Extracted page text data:
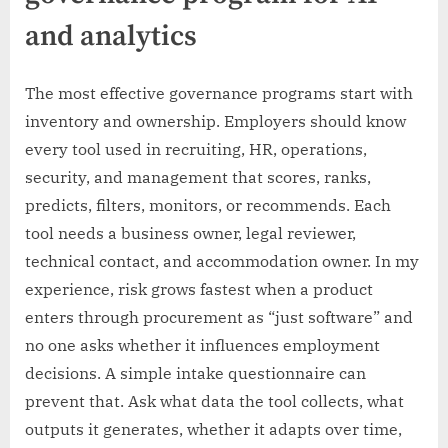
and analytics
The most effective governance programs start with
inventory and ownership. Employers should know
every tool used in recruiting, HR, operations,
security, and management that scores, ranks,
predicts, filters, monitors, or recommends. Each
tool needs a business owner, legal reviewer,
technical contact, and accommodation owner. In my
experience, risk grows fastest when a product
enters through procurement as “just software” and
no one asks whether it influences employment
decisions. A simple intake questionnaire can
prevent that. Ask what data the tool collects, what
outputs it generates, whether it adapts over time,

Exercise brief:
The string "tool": state how many lines above contain it, giving nothing but the number.

Task response:
3